ナチスに占領されていたフランスで、ユダヤ人が大量にフランス警察に検挙されその後収容所に送られたヴェルディヴ事件。タイトルのサラは、この事件で検挙された、当時10歳の少女の名前。もう一人現代のパリに住むアメリカ人ジャーナリスト、ジュリアがこの小説の主人公。この二人のそれぞれのストーリーが行ったり来たりしながら小説は進んでいく。サラのストーリーとジュリアのストーリーでは使われているフォントが違うのでひと目でそれとわかるようになっている。
 本の帯からこの小説は2011年には映画化されていてジュリア役は私も見たことがある女優さんが演じているようだが、この小説も映画も知らなかった。シラク大統領が1995年にこの事件について正式に謝罪したということも、そもそもヴェルディヴ事件という名前すらも、知らなかった。
 主人公のジュリアは、上司からヴェルディヴ事件の取材を任された当初は、それがどんな事件なのか少ししか知らず「自分がいかに無知かをあらためて思い知らされた」と語る。フランス人が触れたがらない微妙な問題の取材を進めていくジュリア。フランス人の夫、夫の家族との関係にも変化が生まれてくる。

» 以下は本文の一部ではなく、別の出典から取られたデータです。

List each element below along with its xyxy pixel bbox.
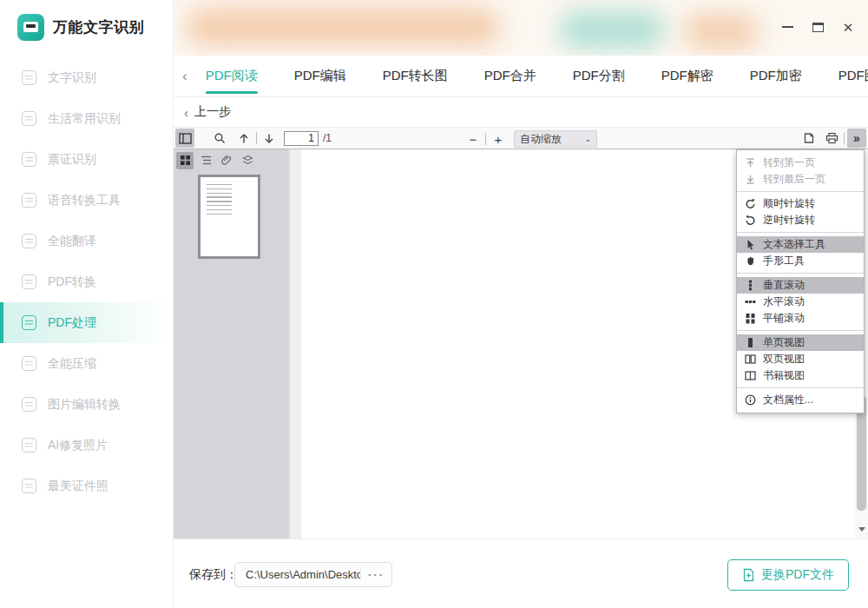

 印象的だったのは、幼い頃のサラを知る老人にジュリアが話を聞きに行った時の老人とジュリアのやりとり。老人はジュリアに問う。なぜ知りたいのか、この問題がなぜあなたにとって重要なのか、何のためか…、ジュリアが答えても答えても老人は執拗にジュリアに問い続ける。最後にジュリアは、自分が45歳になりながら何も知らなかったことをサラに謝りたいと言う。
 最後の答えは私の心にすっと入ってくるものではなかったが、一つの答えではあるのかなと思った。